The German agriculture ministry said on Saturday that a goose with the highly pathogenic H5N8 strain was identified in the state of Mecklenburg-Western Pomerania. The ministry told AFP that it marked the first case of the virus outside of a farm setting in Europe.
 
German officials say they have asked regional authorities to keep an "active watch" on wild birds, which means killing animals suspected of having the virus and conducting screening tests.
 
The Danish Food and Veterinary Administration (Fødevarestyrelsen) said that the discovery of an H5N8 case near Denmark would not lead to any official changes at home. 
 
“We are of course watching what happens in the countries around us, but there is no reason to raise the threat level any further.

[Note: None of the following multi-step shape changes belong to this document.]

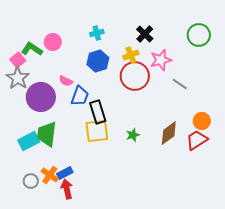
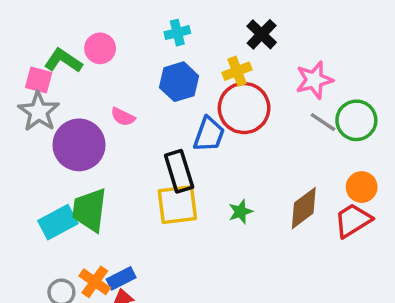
green circle: (199, 35) -> (356, 120), moved
pink square: (18, 60) -> (39, 80), turned -35
pink star: (161, 60) -> (314, 80), moved
blue trapezoid: (80, 96) -> (209, 134), moved

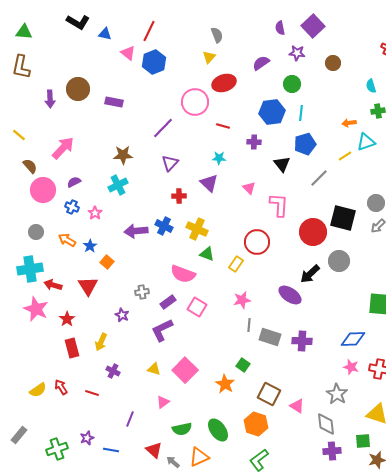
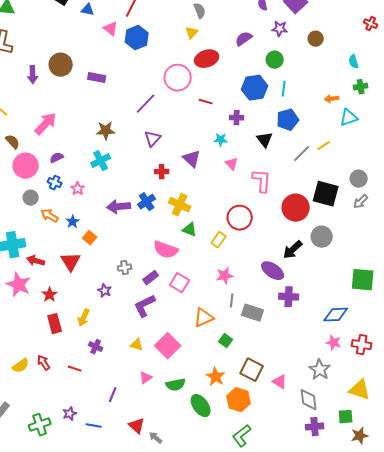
yellow line: (345, 156) -> (324, 146), moved
cyan star: (219, 158) -> (221, 140), moved
blue cross: (164, 226) -> (147, 202), turned 30
gray circle: (36, 232) -> (31, 198), moved
purple cross: (302, 341) -> (289, 297), moved
orange star: (225, 384) -> (216, 377), moved
green semicircle: (182, 429) -> (176, 385), moved
orange triangle: (199, 457) -> (204, 318), moved

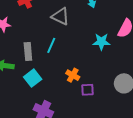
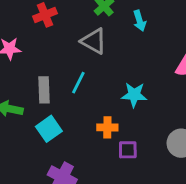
cyan star: (101, 42) -> (134, 95), moved
orange cross: (73, 75) -> (107, 127), turned -32

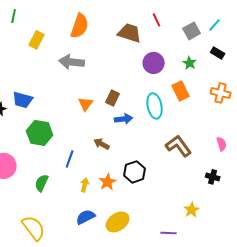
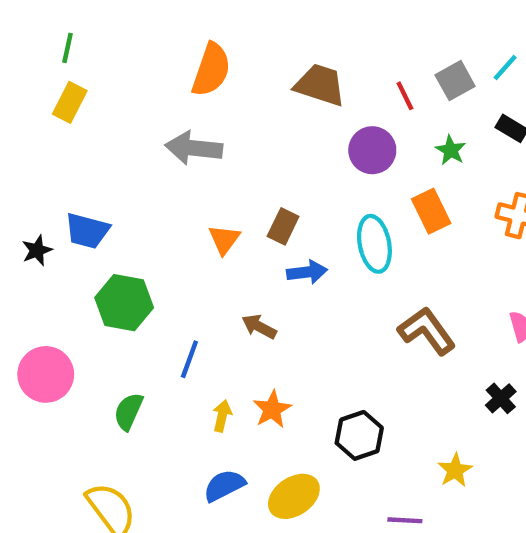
red line: (157, 20) -> (405, 96), moved
yellow rectangle: (37, 40) -> (70, 102), moved
black hexagon: (135, 172) -> (359, 435), moved
black cross: (213, 177) -> (501, 398), turned 32

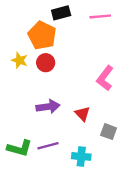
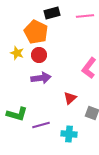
purple arrow: (48, 107) -> (41, 78), moved
red triangle: (82, 114) -> (70, 98), turned 32
green L-shape: (20, 148) -> (17, 114), moved

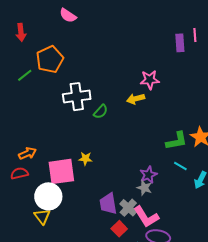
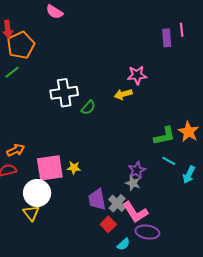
orange pentagon: (50, 59) -> (21, 45), moved
yellow star: (85, 159) -> (74, 168), moved

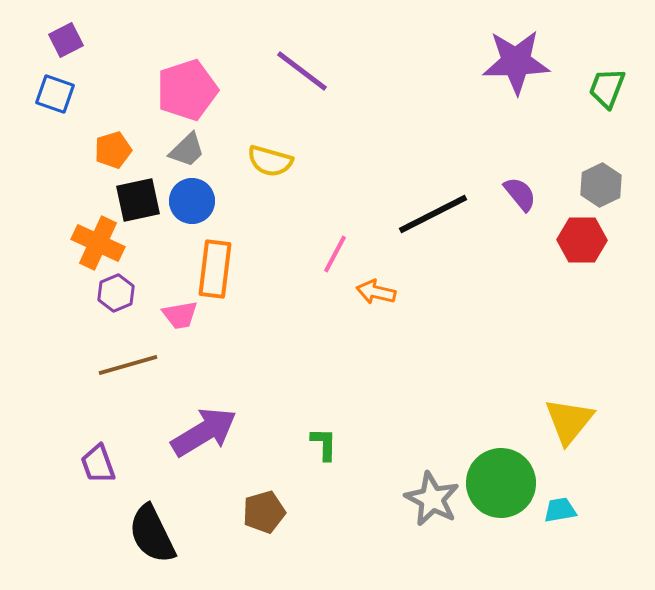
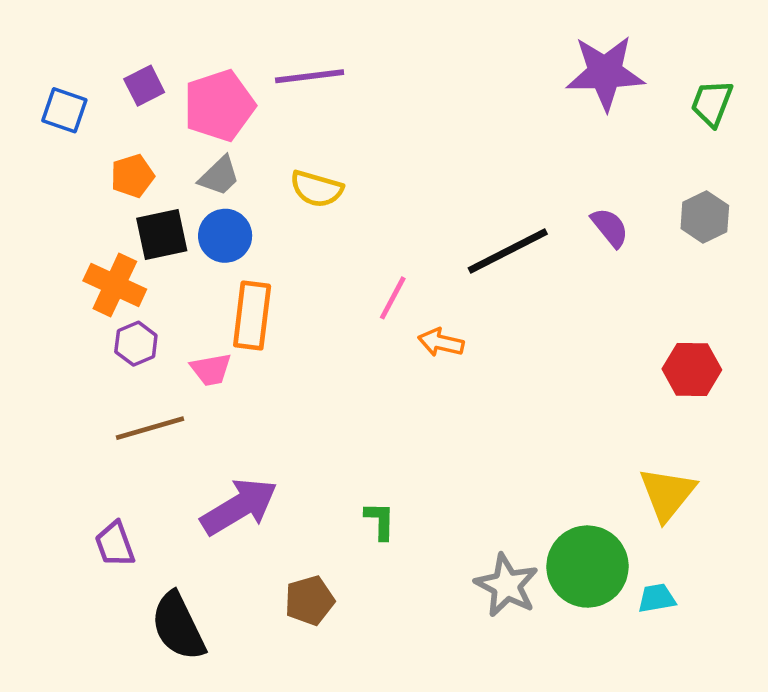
purple square: (66, 40) -> (144, 86), moved
purple line: (302, 71) -> (310, 76), moved, turned -44
red hexagon: (582, 240) -> (692, 369), moved

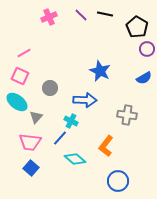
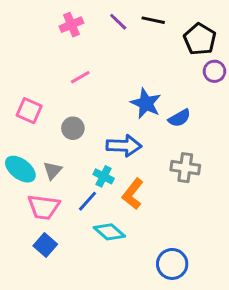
pink line: (24, 53) -> (80, 77), moved
blue semicircle: (144, 78) -> (179, 118), moved
cyan ellipse: (17, 102) -> (20, 169), moved
orange L-shape: (106, 146) -> (133, 194), moved

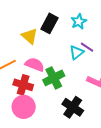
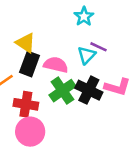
black rectangle: (49, 23) -> (29, 64), moved
pink semicircle: (35, 65) -> (56, 65), moved
black cross: (73, 107) -> (89, 90), moved

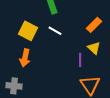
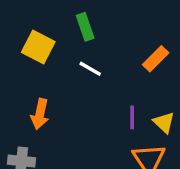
yellow square: (28, 31) -> (38, 47), moved
yellow triangle: (94, 48) -> (164, 122), moved

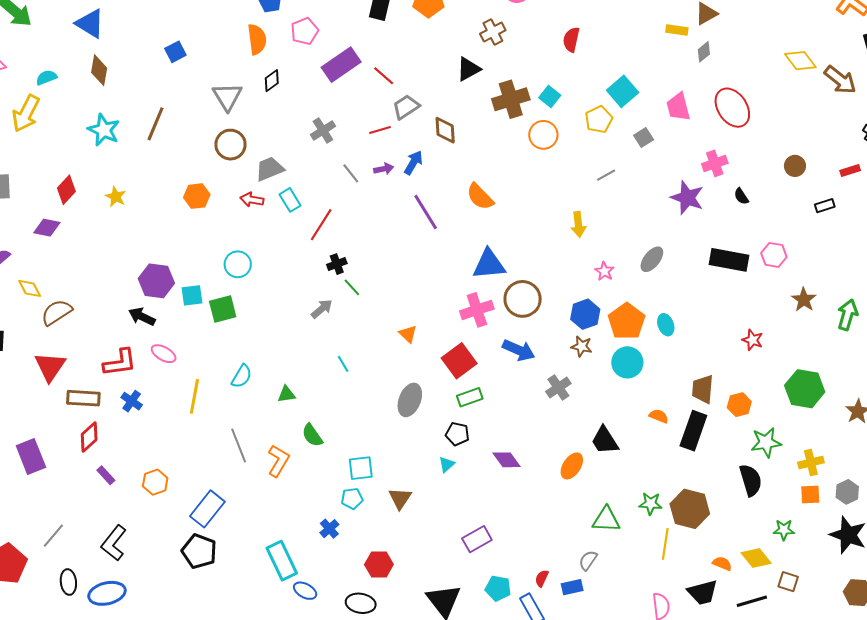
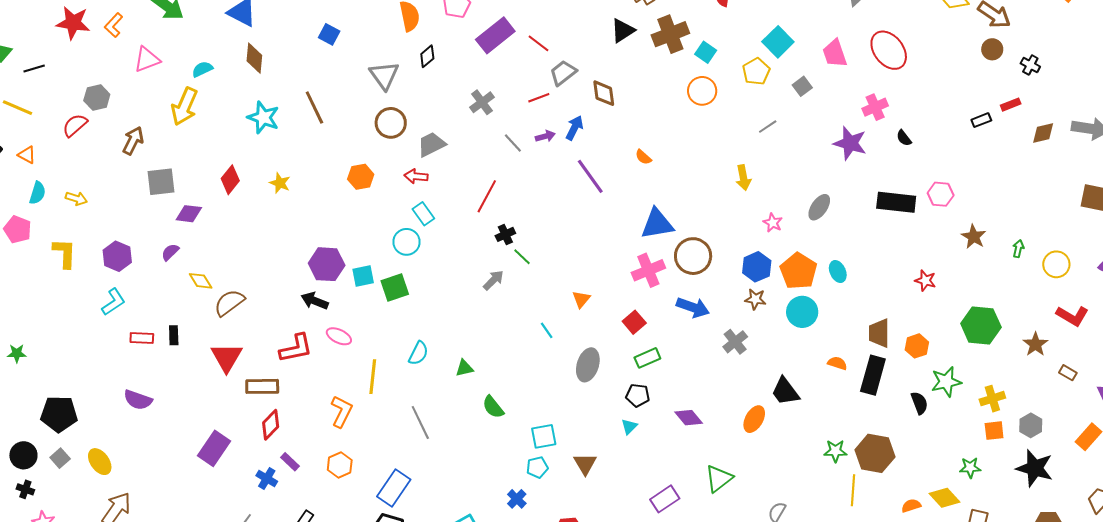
blue square: (175, 52) -> (329, 34), turned -30
brown cross: (511, 99) -> (670, 34), moved
brown line: (156, 124) -> (314, 108), turned -44
brown circle: (795, 166) -> (992, 49), moved
orange semicircle: (480, 197) -> (643, 157), size x0.6
cyan rectangle: (290, 200) -> (423, 214), moved
black rectangle: (825, 206) -> (981, 120), moved
purple diamond: (47, 228) -> (189, 214), moved
green arrow: (848, 315) -> (1018, 249), size x0.6
orange triangle: (408, 334) -> (581, 299), turned 30
red square: (459, 361) -> (634, 322), size x0.7
cyan line: (343, 364) -> (547, 330), moved
blue cross: (132, 401) -> (267, 479), moved
purple rectangle: (31, 457) -> (214, 448), turned 60
orange L-shape: (278, 461) -> (342, 411), moved
black semicircle: (751, 480) -> (919, 403), moved, size x0.7
green triangle: (606, 519) -> (719, 479), moved, turned -36
orange semicircle: (722, 563) -> (911, 506), turned -36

But one should be very aware of their animals, whether they be livestock owners or breeders,” Fødevarestyrelsen spokesman Erik Jepsen told Ritzau. 
 
Danish authorities raised the threat level from low to medium after H5N8 was discovered in several European locations: a turkey farm in Mecklenburg-Western Pomerania, several farms in the Netherlands, and at a duck farm in Yorkshire, England.
 
Sweden’s agriculture agency Jordbruksverket told farmers last week to put all birds indoors or in covered fenced zones as “a precautionary measure”. 
 
The H5N1 strain of bird flu has killed more than 400 people, mainly in southeast Asia, since first appearing in 2003.
 
Another strain of bird flu, H7N9, has claimed more than 170 lives since emerging in 2013.
 
The H7N7 strain of avian flu severely hit the Netherlands in 2003 with health authorities destroying some 30 million birds in an effort to quash an outbreak.